Welcome to Foreign Affairs Summer Reads. For the next three months, we’re sharing some of our favorite essays from the archives that explore the historical echoes of today’s challenges—and the limits of what history can teach us. We start this week with Charles King’s 2020 essay on the work of Andrei Amalrik, a Soviet dissident who predicted the Soviet Union’s collapse two decades before it happened. “To know how great powers end,” King wrote, “one could do worse than study the last one that actually did.”
In 1970, Amalrik smuggled his essay “Will the Soviet Union Survive Until 1984?” out of the country.

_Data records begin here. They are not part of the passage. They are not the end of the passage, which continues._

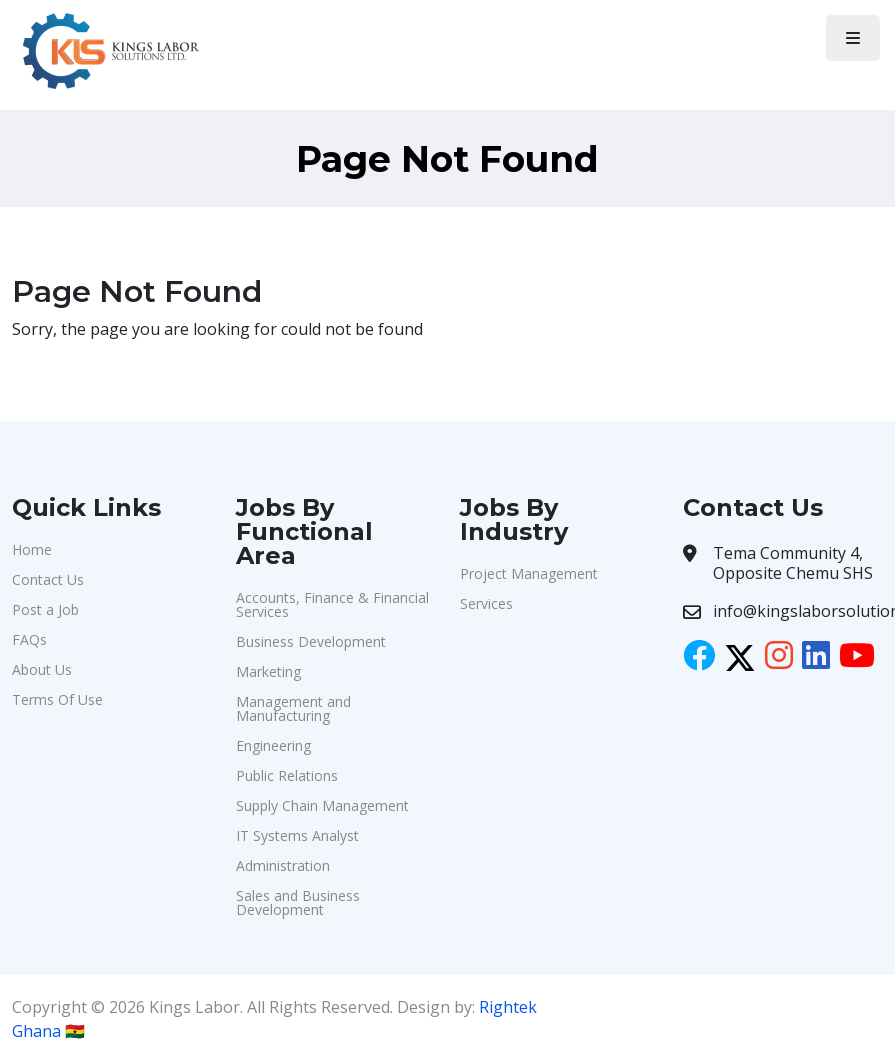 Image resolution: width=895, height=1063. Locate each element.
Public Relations (287, 775)
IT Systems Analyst (297, 835)
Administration (283, 865)
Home (32, 549)
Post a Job (45, 609)
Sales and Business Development (298, 902)
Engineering (273, 745)
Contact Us (48, 579)
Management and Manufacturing (293, 708)
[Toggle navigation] (853, 38)
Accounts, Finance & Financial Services (332, 604)
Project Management (529, 573)
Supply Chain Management (322, 805)
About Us (42, 669)
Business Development (311, 641)
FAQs (29, 639)
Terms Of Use (57, 699)
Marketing (268, 671)
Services (486, 603) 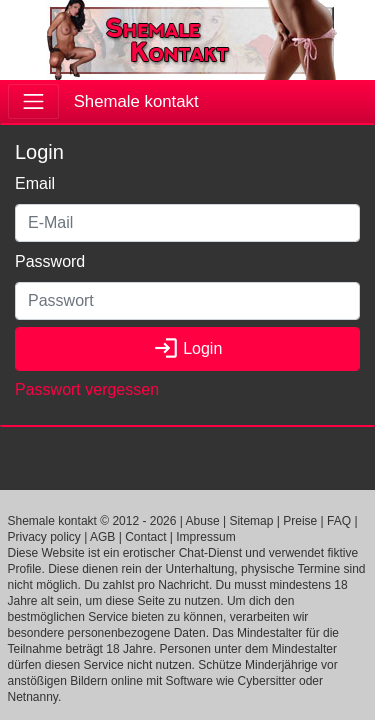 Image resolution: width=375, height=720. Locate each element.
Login (188, 348)
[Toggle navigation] (33, 101)
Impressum (205, 537)
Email (35, 183)
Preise (300, 521)
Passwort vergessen (87, 389)
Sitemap (251, 521)
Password (50, 261)
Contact (145, 537)
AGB (102, 537)
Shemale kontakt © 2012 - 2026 (92, 521)
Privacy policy (44, 537)
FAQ (339, 521)
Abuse (203, 521) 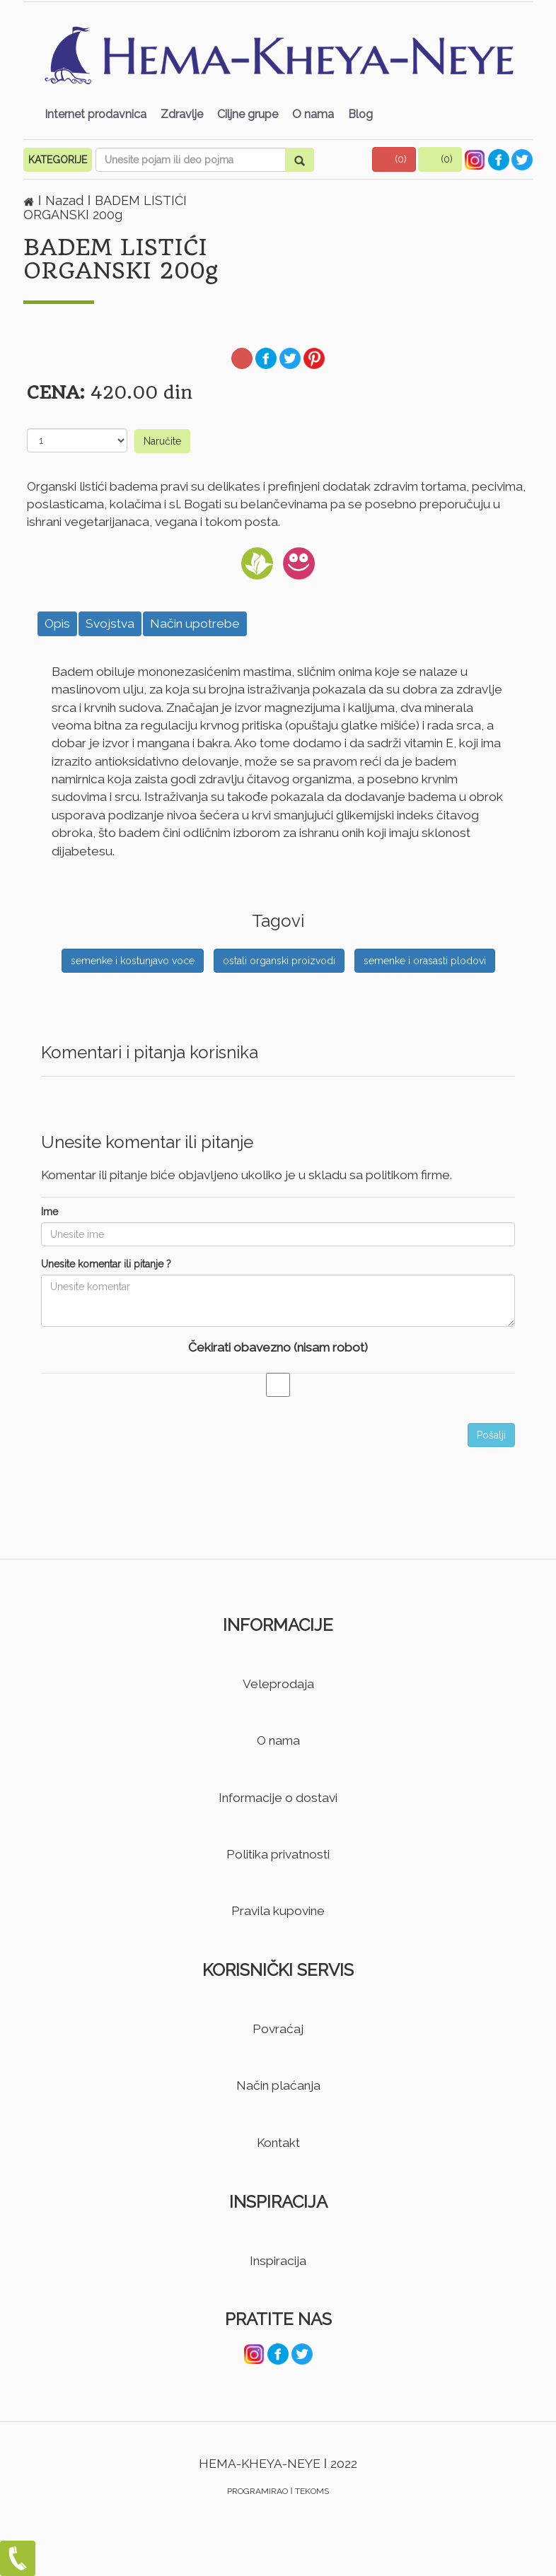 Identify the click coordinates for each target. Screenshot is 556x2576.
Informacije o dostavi (278, 1798)
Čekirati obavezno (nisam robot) (278, 1347)
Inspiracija (278, 2261)
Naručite (162, 441)
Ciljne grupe (247, 114)
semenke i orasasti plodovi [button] (425, 960)
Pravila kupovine (278, 1911)
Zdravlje (182, 114)
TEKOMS (312, 2491)
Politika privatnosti (278, 1854)
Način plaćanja (278, 2085)
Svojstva (110, 623)
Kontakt (278, 2143)
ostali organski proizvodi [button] (279, 960)
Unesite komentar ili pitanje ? (106, 1264)
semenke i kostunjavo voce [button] (133, 960)
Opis (57, 623)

Not only did he warn that the Soviet system was on a path to self-destruction at a time when such views were not in vogue, King argued, but Amalrik also identified “a more general political syndrome: the process through which a great power succumbs to self-delusion.” He traced decline to how such a country “handles multiple internal crises—the faltering of the institutions of domestic order, the craftiness of unmoored and venal politicians, the first tremors of systemic illegitimacy.” Amalrik grasped that in powerful states people tend to assume that stability will prevail. But “every society has its own rock bottom,” King wrote, “obscured by darkness until impact is imminent.”
Amalrik did not get everything right. But today, thinking through worst-case scenarios, as he did, could help reveal “the difficult, power-altering choices that need to be made now—those that will make politics more responsive to social change and one’s country more worthy of its time on the historical stage,” King wrote. People would have to ask themselves: “How much longer should we stay? What do we put in the suitcase? Here or there, how can I be of use?” Ultimately, “In life, as in politics, the antidote to hopelessness isn’t hope,” King concluded. “It’s planning.”